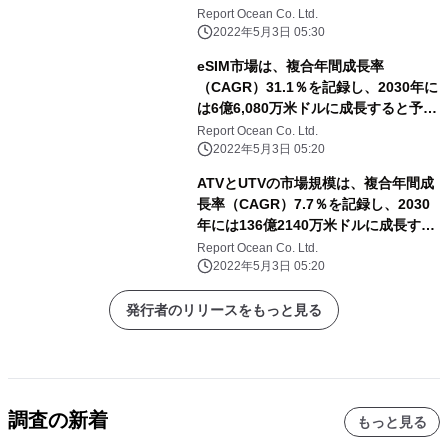
と予測される
Report Ocean Co. Ltd.
2022年5月3日 05:30
eSIM市場は、複合年間成長率
（CAGR）31.1％を記録し、2030年に
は6億6,080万米ドルに成長すると予測
される
Report Ocean Co. Ltd.
2022年5月3日 05:20
ATVとUTVの市場規模は、複合年間成
長率（CAGR）7.7％を記録し、2030
年には136億2140万米ドルに成長する
と予測される
Report Ocean Co. Ltd.
2022年5月3日 05:20
発行者のリリースをもっと見る
調査の新着
もっと見る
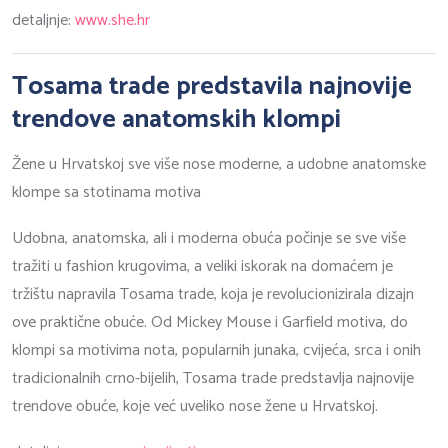
detaljnje:
www.she.hr
Tosama trade predstavila najnovije
trendove anatomskih klompi
Žene u Hrvatskoj sve više nose moderne, a udobne anatomske
klompe sa stotinama motiva
Udobna, anatomska, ali i moderna obuća počinje se sve više
tražiti u fashion krugovima, a veliki iskorak na domaćem je
tržištu napravila Tosama trade, koja je revolucionizirala dizajn
ove praktične obuće. Od Mickey Mouse i Garfield motiva, do
klompi sa motivima nota, popularnih junaka, cvijeća, srca i onih
tradicionalnih crno-bijelih, Tosama trade predstavlja najnovije
trendove obuće, koje već uveliko nose žene u Hrvatskoj.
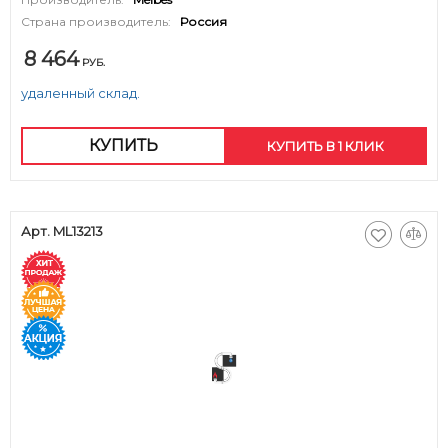
Страна производитель:
Россия
8 464
РУБ.
удаленный склад.
КУПИТЬ
КУПИТЬ В 1 КЛИК
Арт. ML13213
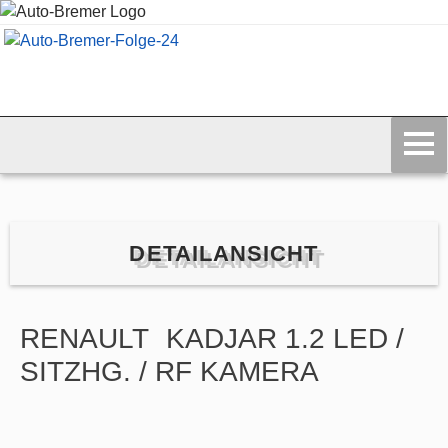
DETAILANSICHT
RENAULT
KADJAR 1.2 LED /
SITZHG. / RF KAMERA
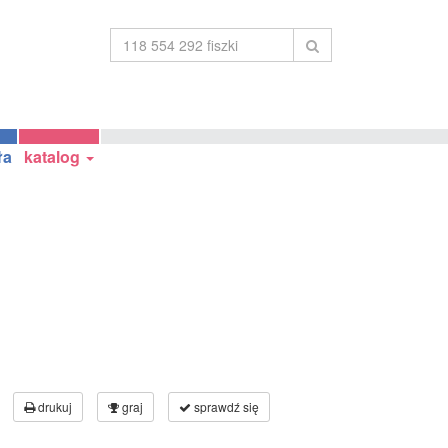
ła
katalog
drukuj
graj
sprawdź się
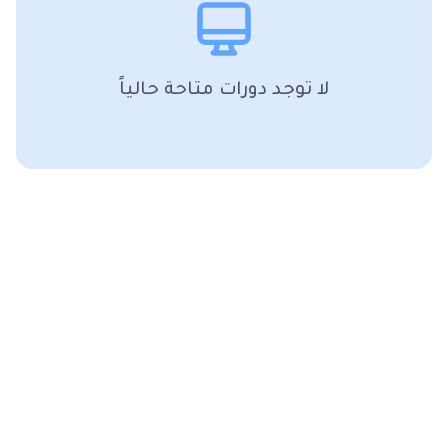
لا توجد دورات متاحة حالياً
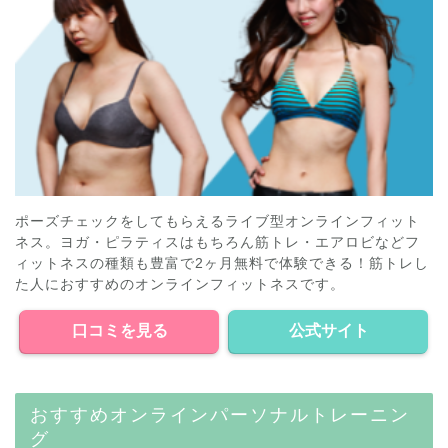
ポーズチェックをしてもらえるライブ型オンラインフィット
ネス。ヨガ・ピラティスはもちろん筋トレ・エアロビなどフ
ィットネスの種類も豊富で2ヶ月無料で体験できる！筋トレし
た人におすすめのオンラインフィットネスです。
口コミを見る
公式サイト
おすすめオンラインパーソナルトレーニン
グ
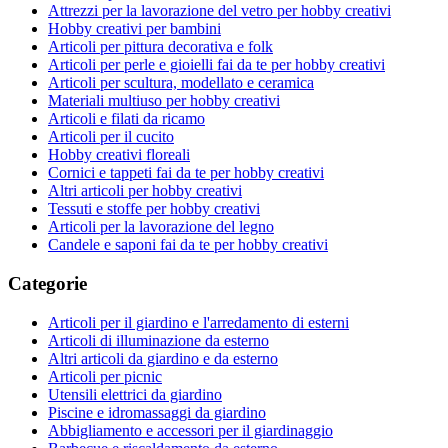
Attrezzi per la lavorazione del vetro per hobby creativi
Hobby creativi per bambini
Articoli per pittura decorativa e folk
Articoli per perle e gioielli fai da te per hobby creativi
Articoli per scultura, modellato e ceramica
Materiali multiuso per hobby creativi
Articoli e filati da ricamo
Articoli per il cucito
Hobby creativi floreali
Cornici e tappeti fai da te per hobby creativi
Altri articoli per hobby creativi
Tessuti e stoffe per hobby creativi
Articoli per la lavorazione del legno
Candele e saponi fai da te per hobby creativi
Categorie
Articoli per il giardino e l'arredamento di esterni
Articoli di illuminazione da esterno
Altri articoli da giardino e da esterno
Articoli per picnic
Utensili elettrici da giardino
Piscine e idromassaggi da giardino
Abbigliamento e accessori per il giardinaggio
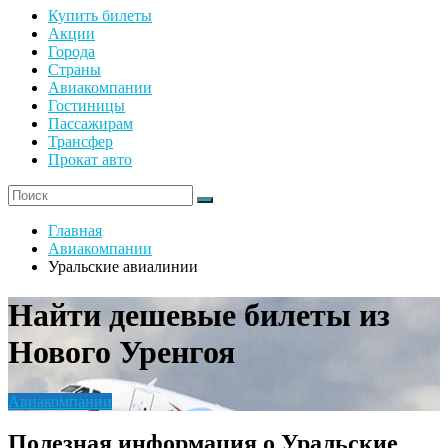
Купить билеты
Акции
Города
Страны
Авиакомпании
Гостиницы
Пассажирам
Трансфер
Прокат авто
Главная
Авиакомпании
Уральские авиалинии
Найти дешевые билеты из
Нового Уренгоя
Авиакомпании
Полезная информация о Уральские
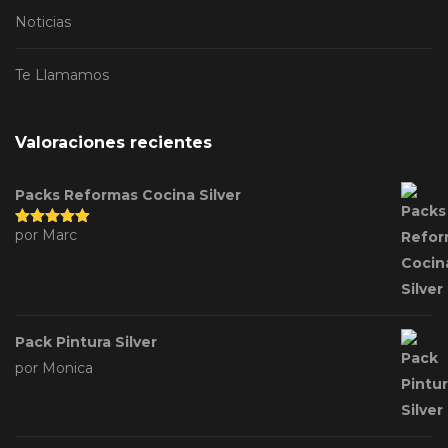
Noticias
Te Llamamos
Valoraciones recientes
Packs Reformas Cocina Silver
por Marc
Valorado
con
5
de 5
Pack Pintura Silver
por Monica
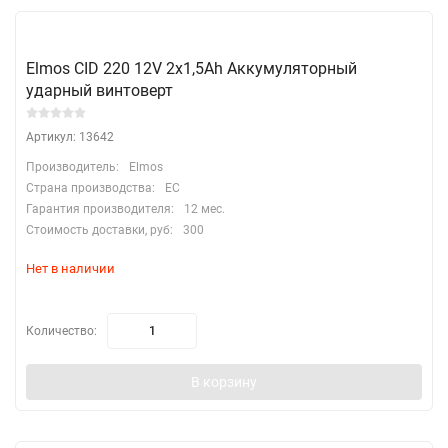
Elmos CID 220 12V 2x1,5Ah Аккумуляторный
ударный винтоверт
Артикул: 13642
Производитель:
Elmos
Страна производства:
EC
Гарантия производителя:
12 мес.
Стоимость доставки, руб:
300
Нет в наличии
Количество:
В корзину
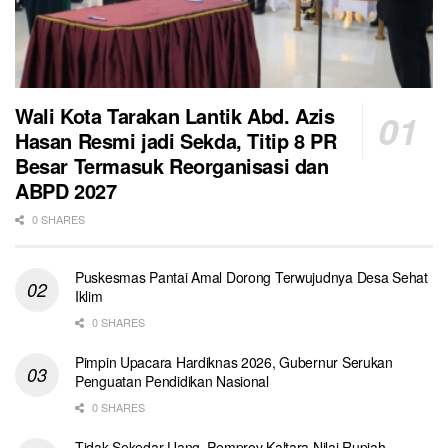
Wali Kota Tarakan Lantik Abd. Azis
Hasan Resmi jadi Sekda, Titip 8 PR
Besar Termasuk Reorganisasi dan
ABPD 2027
0 SHARES
Puskesmas Pantai Amal Dorong Terwujudnya Desa Sehat
Iklim
0 SHARES
Pimpin Upacara Hardiknas 2026, Gubernur Serukan
Penguatan Pendidikan Nasional
0 SHARES
Tidak Sekedar Uang, Pemprov Kaltara Nilai Rupiah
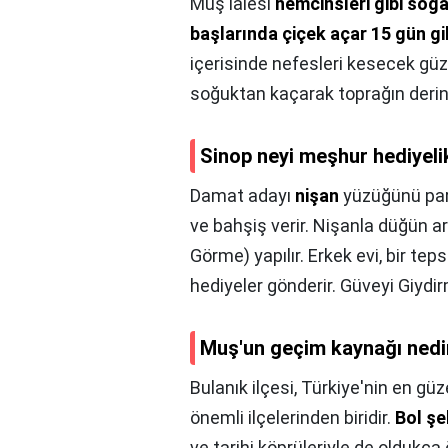
Muş lalesi
hemcinsleri gibi soğa
başlarında çiçek açar 15 gün gib
içerisinde nefesleri kesecek güze
soğuktan kaçarak toprağın derinlik
Sinop neyi meşhur hediyeli
Damat adayı
nişan
yüzüğünü par
ve bahşiş verir. Nişanla düğün a
Görme) yapılır. Erkek evi, bir tepsi 
hediyeler gönderir. Güveyi Giyd
Muş'un geçim kaynağı nedi
Bulanık ilçesi, Türkiye'nin en gü
önemli ilçelerinden biridir.
Bol şe
ve tarihi köprüleriyle de oldukça 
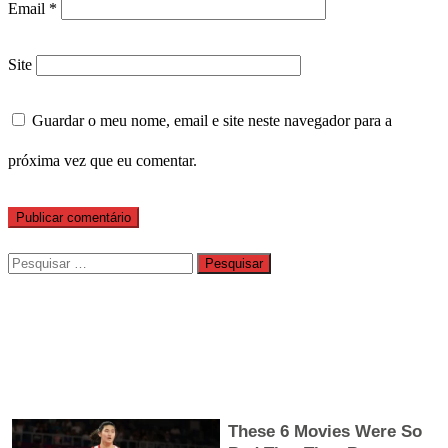
Email
*
Site
Guardar o meu nome, email e site neste navegador para a
próxima vez que eu comentar.
Pesquisar
por:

What this task involves
From the listing, copy each line containing the word "Уральские".

Answer to this exercise
Уральские авиалинии
Полезная информация о Уральские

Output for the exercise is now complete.